Even if one does not go as far as Kant and assert that our anguished theodicies are transcendental illusions, we must admit that theoretical approaches end in blind alleys. Enigma becomes insoluble difficulty and, for the believer, bafflement before the opacity of God’s wise love. Religion, therefore, turns from argument to affect and action, not as solution but as response to render the aporia productivefirst, by leading to a docta ignorantia, whereby in not seeing one at least sees how not to explain evilfor example, as divine chastisement. Second, lamentation, while leading to consolation, wisdom and acceptance, also challenges believers to enlist in an ethico-political struggle to mitigate evil and suffering in private and public spheres. Believers are challenged to engage in offered suffering. At a certain level, only Christology can render divine goodness credible in a world of caused and suffered evil, a theme nowhere pursued in Kelly’s survey. In light of the cross we still do not know the world’s story, but we detect a pattern emerging that we can trust and that will not let us tell it as a story of God’s indifference to human agony.
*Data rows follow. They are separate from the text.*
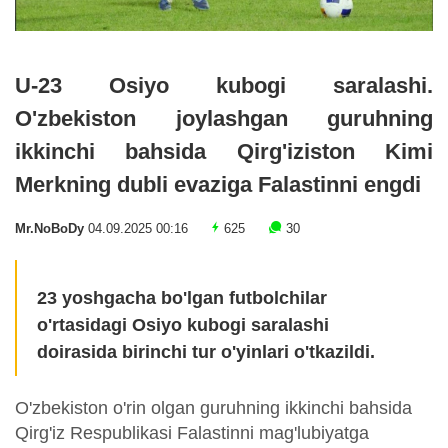
U-23 Osiyo kubogi saralashi.
O'zbekiston joylashgan guruhning
ikkinchi bahsida Qirg'iziston Kimi
Merkning dubli evaziga Falastinni engdi
Mr.NoBoDy
04.09.2025 00:16
625
30
23 yoshgacha bo'lgan futbolchilar
o'rtasidagi Osiyo kubogi saralashi
doirasida birinchi tur o'yinlari o'tkazildi.
O'zbekiston o'rin olgan guruhning ikkinchi bahsida
Qirg'iz Respublikasi Falastinni mag'lubiyatga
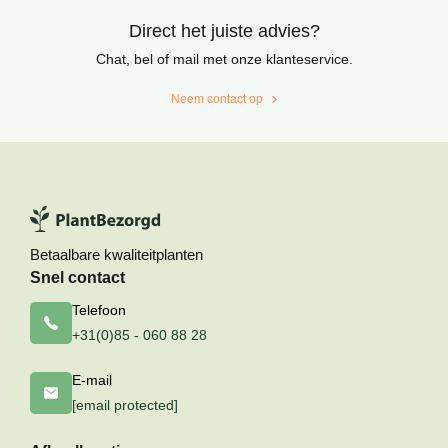
Direct het juiste advies?
Chat, bel of mail met onze klanteservice.
Neem contact op
Betaalbare kwaliteitplanten
Snel contact
Telefoon
+31(0)85 - 060 88 28
E-mail
[email protected]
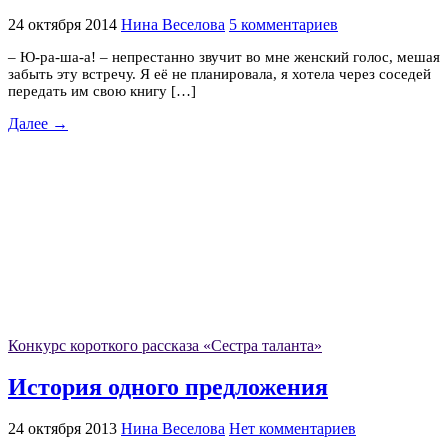
24 октября 2014
Нина Веселова
5 комментариев
– Ю-ра-ша-а! – непрестанно звучит во мне женский голос, мешая
забыть эту встречу. Я её не планировала, я хотела через соседей
передать им свою книгу […]
Далее →
Конкурс короткого рассказа «Сестра таланта»
История одного предложения
24 октября 2013
Нина Веселова
Нет комментариев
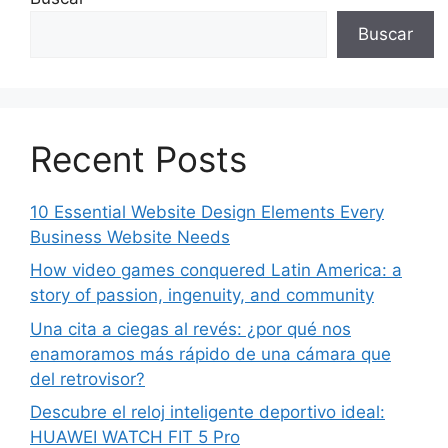
Buscar
Recent Posts
10 Essential Website Design Elements Every
Business Website Needs
How video games conquered Latin America: a
story of passion, ingenuity, and community
Una cita a ciegas al revés: ¿por qué nos
enamoramos más rápido de una cámara que
del retrovisor?
Descubre el reloj inteligente deportivo ideal:
HUAWEI WATCH FIT 5 Pro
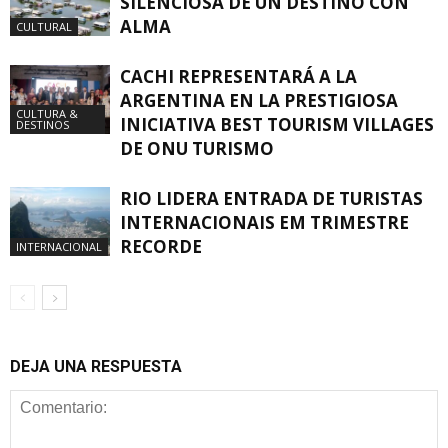
SILENCIOSA DE UN DESTINO CON
ALMA
CULTURAL
CACHI REPRESENTARÁ A LA
ARGENTINA EN LA PRESTIGIOSA
CULTURA &
INICIATIVA BEST TOURISM VILLAGES
DESTINOS
DE ONU TURISMO
RIO LIDERA ENTRADA DE TURISTAS
INTERNACIONAIS EM TRIMESTRE
RECORDE
INTERNACIONAL
DEJA UNA RESPUESTA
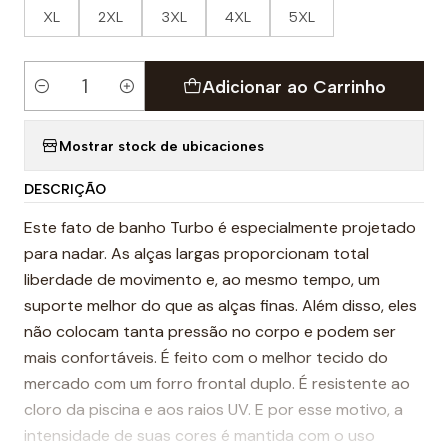
XL
2XL
3XL
4XL
5XL
Adicionar ao Carrinho
Quantidade
Mostrar stock de ubicaciones
DESCRIÇÃO
Este fato de banho Turbo é especialmente projetado
para nadar. As alças largas proporcionam total
liberdade de movimento e, ao mesmo tempo, um
suporte melhor do que as alças finas. Além disso, eles
não colocam tanta pressão no corpo e podem ser
mais confortáveis. É feito com o melhor tecido do
mercado com um forro frontal duplo. É resistente ao
cloro da piscina e aos raios UV. E por esse motivo, a
intensidade de suas cores é mantida com o uso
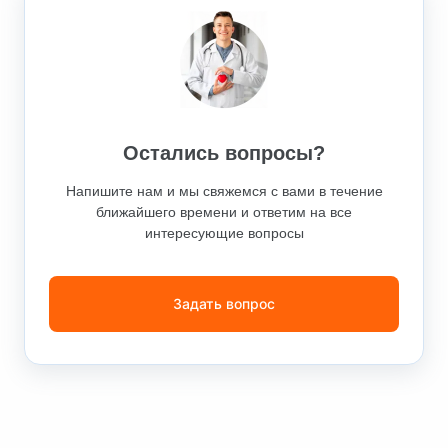
Остались вопросы?
Напишите нам и мы свяжемся с вами в течение
ближайшего времени и ответим на все
интересующие вопросы
Задать вопрос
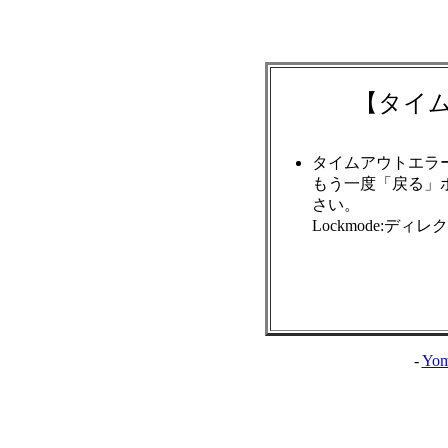
【タイ
タイムアウトエラ
もう一度「戻る」
さい。
Lockmode:ディ
-
Yom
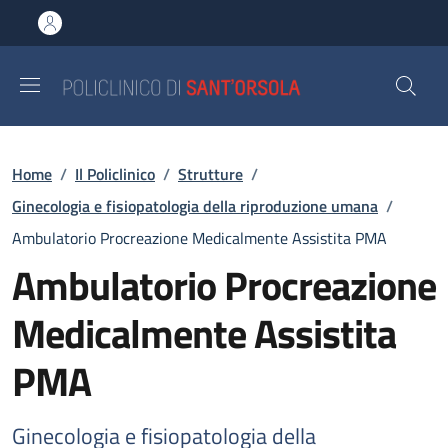
Salta al contenuto principale
Skip to footer content
Briciole di pane
Home
/
Il Policlinico
/
Strutture
/
Ginecologia e fisiopatologia della riproduzione umana
/
Ambulatorio Procreazione Medicalmente Assistita PMA
Ambulatorio Procreazione
Medicalmente Assistita
PMA
Ginecologia e fisiopatologia della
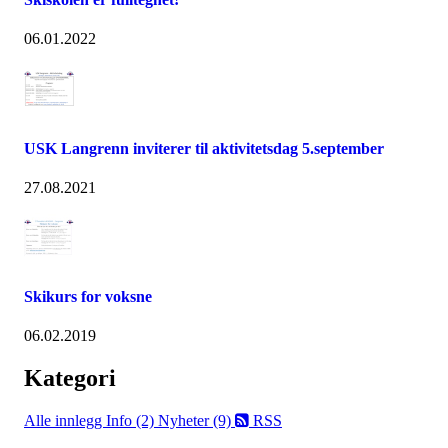
06.01.2022
USK Langrenn inviterer til aktivitetsdag 5.september
27.08.2021
Skikurs for voksne
06.02.2019
Kategori
Alle innlegg
Info (2)
Nyheter (9)
RSS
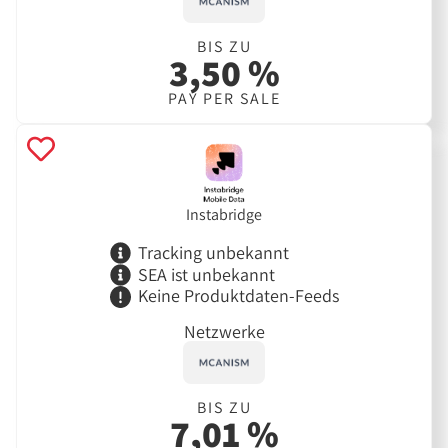
BIS ZU
3,50 %
PAY PER SALE
Instabridge
Tracking unbekannt
SEA ist unbekannt
Keine Produktdaten-Feeds
Netzwerke
BIS ZU
7,01 %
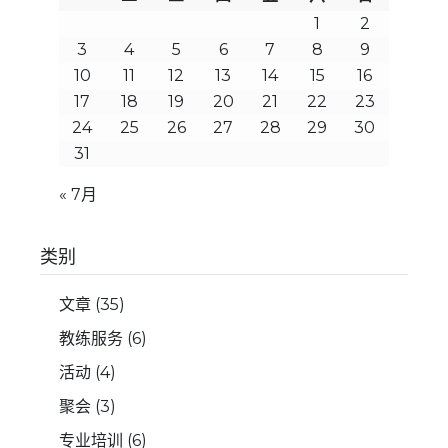
1
2
3
4
5
6
7
8
9
10
11
12
13
14
15
16
17
18
19
20
21
22
23
24
25
26
27
28
29
30
31
« 7月
类别
文章
(35)
教练服务
(6)
活动
(4)
聚会
(3)
专业培训
(6)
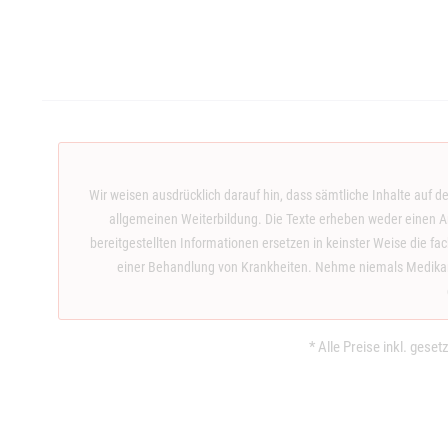
Wir weisen ausdrücklich darauf hin, dass sämtliche Inhalte auf d
allgemeinen Weiterbildung. Die Texte erheben weder einen An
bereitgestellten Informationen ersetzen in keinster Weise die f
einer Behandlung von Krankheiten. Nehme niemals Medikame
* Alle Preise inkl. gese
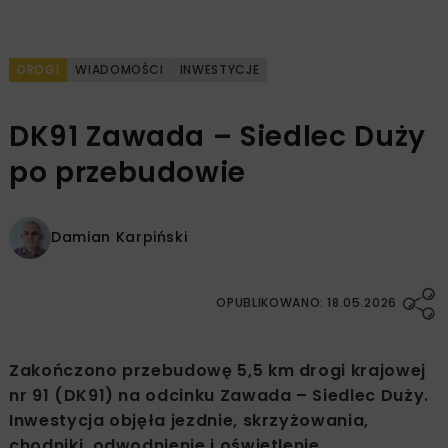
DROGI
WIADOMOŚCI
INWESTYCJE
DK91 Zawada – Siedlec Duży
po przebudowie
Damian Karpiński
OPUBLIKOWANO: 18.05.2026
Zakończono przebudowę 5,5 km drogi krajowej
nr 91 (DK91) na odcinku Zawada – Siedlec Duży.
Inwestycja objęła jezdnie, skrzyżowania,
chodniki, odwodnienie i oświetlenie.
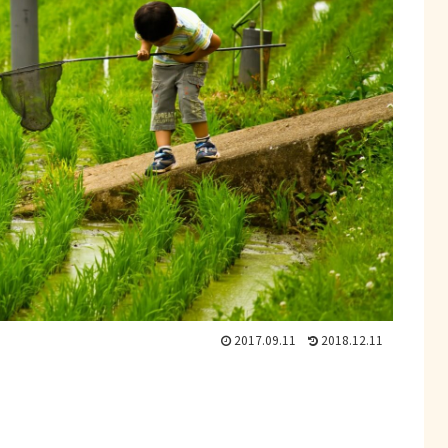
2017.09.11
2018.12.11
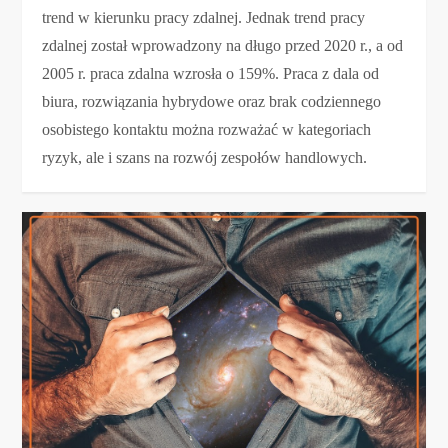
trend w kierunku pracy zdalnej. Jednak trend pracy
zdalnej został wprowadzony na długo przed 2020 r., a od
2005 r. praca zdalna wzrosła o 159%. Praca z dala od
biura, rozwiązania hybrydowe oraz brak codziennego
osobistego kontaktu można rozważać w kategoriach
ryzyk, ale i szans na rozwój zespołów handlowych.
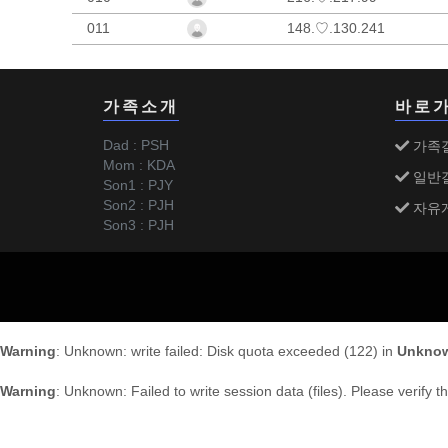
011
148.♡.130.241
가족소개
바로
Dad : PSH
가족
Mom : KDA
일반
Son1 : PJY
Son2 : PJH
자유
Son3 : PJH
Warning
: Unknown: write failed: Disk quota exceeded (122) in
Unkno
Warning
: Unknown: Failed to write session data (files). Please verify 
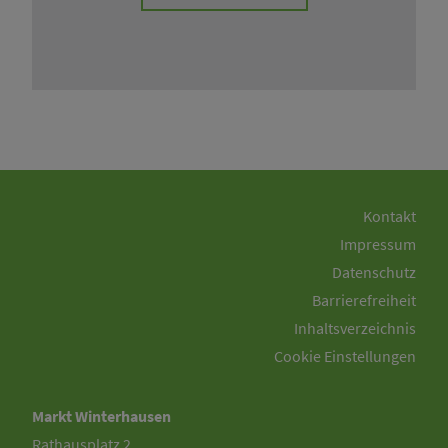
Kontakt
Impressum
Datenschutz
Barrierefreiheit
Inhaltsverzeichnis
Cookie Einstellungen
Markt Winterhausen
Rathausplatz 2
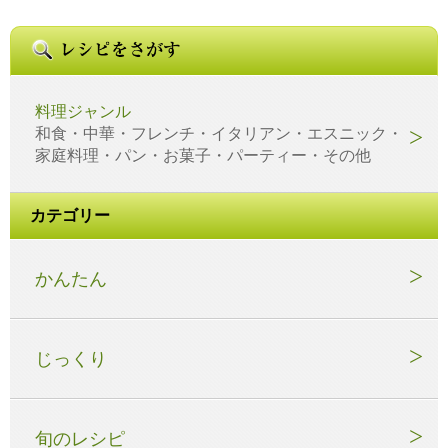
料理ジャンル
和食・中華・フレンチ・イタリアン・エスニック・
家庭料理・パン・お菓子・パーティー・その他
カテゴリー
かんたん
じっくり
旬のレシピ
There is a dialectic moving from Adam to Job to the Servant of Yahweh/Christ; from suffering as penalty to suffering as affliction to suffering as action; from culprit to victim to servant; from evil committed to evil suffered to evil redeemed; from God as lawgiver/judge to God as tyrant to God as fellow-sufferer and advocate. Perhaps only when one attains a capacity for offered suffering does the world cease to be too wicked for God to be good, though always there are the tears of children, mass death and the nightmare of the cruel or ineffective God of tragedy, unthinkable yet invincible.

Argument, however, remains indispensable for the light it brings us about ourselves as destined to good and inclined to evil, and about the limits of reason. Therein lies the value of Kelly’s work in a time that tends to trivialize evil as just another fact of life and to reduce it to a genetic, social or psychological problem, and tractable accordingly through genetics, drugs or behavior modification. But the priority rests finally with praxis, where the passivity of being victim becomes the activity of suffering servants.